Here is a very straightforward implementation of face recognition using Python’s VideoCapture module from cv2 library.

Estimated Time

10 mins

Skill Level

Intermediate

Modules

VideoCapture, detectMultiScale, CascadeClassifier, cv2.rectangle, cv2.destroyAllWindows, cv2.imshow, cv2.waitKey

Libraries

cv2

Tutorial Provided by

HolyPython.com

Classifier xml files (already trained)

We need already trained xml files that will facilitate the algorithms for face recognition. You can simply assign them to a variable using cv2.CascadeClassifier.

You will need one xml file for each eye recognition and face recognition as below:

You can get the files here.
You can find bunch of different, high quality classifiers also on official Github page of opencv here. Also go ahead and support this awesome open source project if you can.

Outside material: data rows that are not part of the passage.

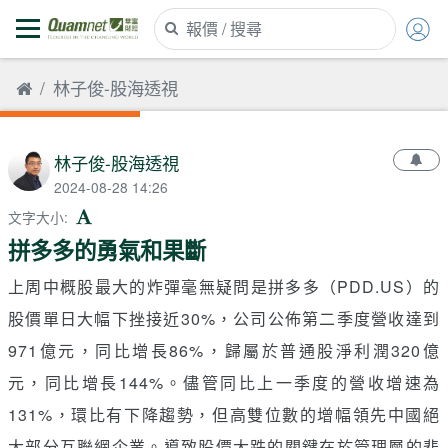
林子俊-股海透視
林子俊-股海透視
2024-08-28 14:26
文字大小
:
拼多多的勇氣和果斷
上周中概股最大的炸彈毫無疑問是拼多多（PDD.US）的
股價單日大幅下挫接近30%，公司公佈第二季度營收達到
971億元，同比增長86%，歸屬於普通股淨利潤320億
元，同比增長144%。儘管同比上一季度的營收增速為
131%，環比有下降趨勢，但高雙位數的增幅領先中國絕
大部分互聯網企業。導致股價大跌的關鍵在於管理層的悲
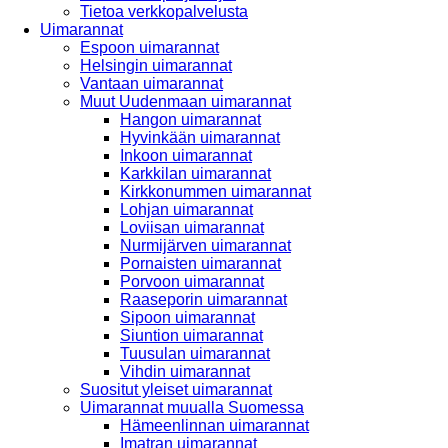
Tietoa verkkopalvelusta
Uimarannat
Espoon uimarannat
Helsingin uimarannat
Vantaan uimarannat
Muut Uudenmaan uimarannat
Hangon uimarannat
Hyvinkään uimarannat
Inkoon uimarannat
Karkkilan uimarannat
Kirkkonummen uimarannat
Lohjan uimarannat
Loviisan uimarannat
Nurmijärven uimarannat
Pornaisten uimarannat
Porvoon uimarannat
Raaseporin uimarannat
Sipoon uimarannat
Siuntion uimarannat
Tuusulan uimarannat
Vihdin uimarannat
Suositut yleiset uimarannat
Uimarannat muualla Suomessa
Hämeenlinnan uimarannat
Imatran uimarannat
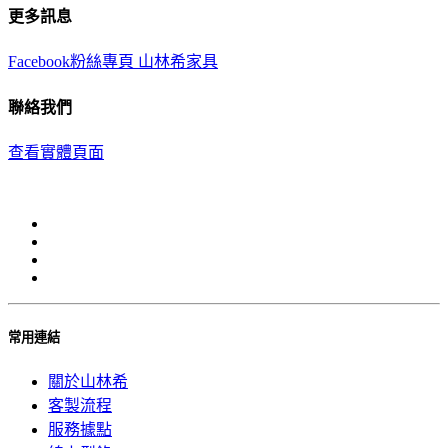
更多訊息
Facebook粉絲專頁 山林希家具
聯絡我們
查看實體頁面
常用連結
關於山林希
客製流程
服務據點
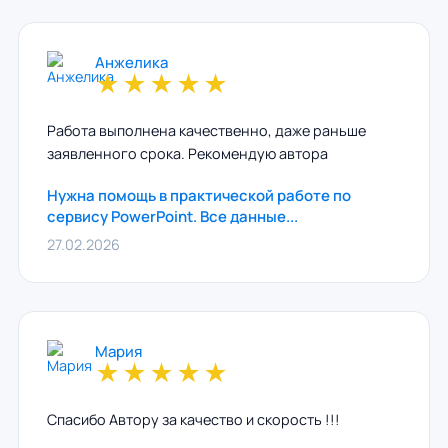
Анжелика
★
★
★
★
★
Работа выполнена качественно, даже раньше
заявленного срока. Рекомендую автора
Нужна помощь в практической работе по
сервису PowerPoint. Все данные...
27.02.2026
Мария
★
★
★
★
★
Спасибо Автору за качество и скорость !!!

face_cascade = cv2.CascadeClassifier(r'c:\Users\tt\Desktop\haarcascade_frontalface_default.xml') 
eye_cascade = cv2.CascadeClassifier(r'c:\Users\tt\Desktop\haarcascade_eye.xml')  

cv2.VideoCapture for Webcam input

Now we can create a Video Capture input of your screen using VideoCapture module of cv2 library as following:

cap = cv2.VideoCapture(0)

Core of the code

At this point all we need is to create a while loop in order to use the face recognition 

while True:  
    ret, img = cap.read()  
    gray_img = cv2.cvtColor(img, cv2.COLOR_BGR2GRAY) 
    faces = face_cascade.detectMultiScale(gray_img, 1.25, 4) 
  
    for (x,y,w,h) in faces: 
        cv2.rectangle(img,(x,y),(x+w,y+h),(255,255,0),2)  
        rec_gray = gray_img[y:y+h, x:x+w] 
        rec_color = img[y:y+h, x:x+w] 
  
        eyes = eye_cascade.detectMultiScale(rec_gray)  
  
        for (0x,0y,0w,0h) in eyes: 
            cv2.rectangle(rec_color,(0x,0y),(0x+0w,0y+0h),(0,127,255),2) 
  
    cv2.imshow('Face Recognition',img) 
  
    k = cv2.waitKey(30) & 0xff
    if k == 27: 
        break
  
cap.release() 
cv2.destroyAllWindows()
Webcam Face and Eye recognition (Demonstration only, image taken from John Krasinski's SGN show)

Code breakdown

Now let’s break down the code above and analyse some critical lines for learning:

  1. Infinite While loop reads your webcam continously.
  2. Using image from the webcam input, a gray version is created.
  3. face_cascade.detectMultiScale is used to facilitate object detection based on trained face recognition file.
    • This method take a few parameters that can be important. First one (gray here) is the gray version of our image input from the webcam.
    • Secondly, scaleFactor helps reduce image sizes from the input. This parameter can be important because trained data has a fixed size for each face and you might want to use reduction by a scale factor so that your algorithm runs faster. For instance: 1.04 will only reduce input image sizes by 4% but this will take more computing resources. On the other hand you can use something like 1.5 which will use a reduction factor of 50% and this will be way more efficient however, this may cost some of the faces to be not recognized in your input. This is definitely something to experiment with to find an optimal value.
    • minNeighbors is another important parameter. This signifies the minimum neighbor each rectangle needs to have for a face to be detected. Usually takes a value between 3-6
  4. Next is to draw the rectangles on each face.
  5. After that, another for loop is used to recognize the eyes for each face and then draw the boxes for the eyes similarly.
  6. Finally using imshow() method you can show the image with the boxes of face recognition and eye recognition.
  7. k variable is defined to help exit the Python webcam window by pressing “ESC” key which is mapped to number 27.
  8. At last Webcam input is released and  all cv2 windows are terminated to clean up the operation.

Conclusion

Voila! It’s not as intimidating as it looks. Especially in Python code.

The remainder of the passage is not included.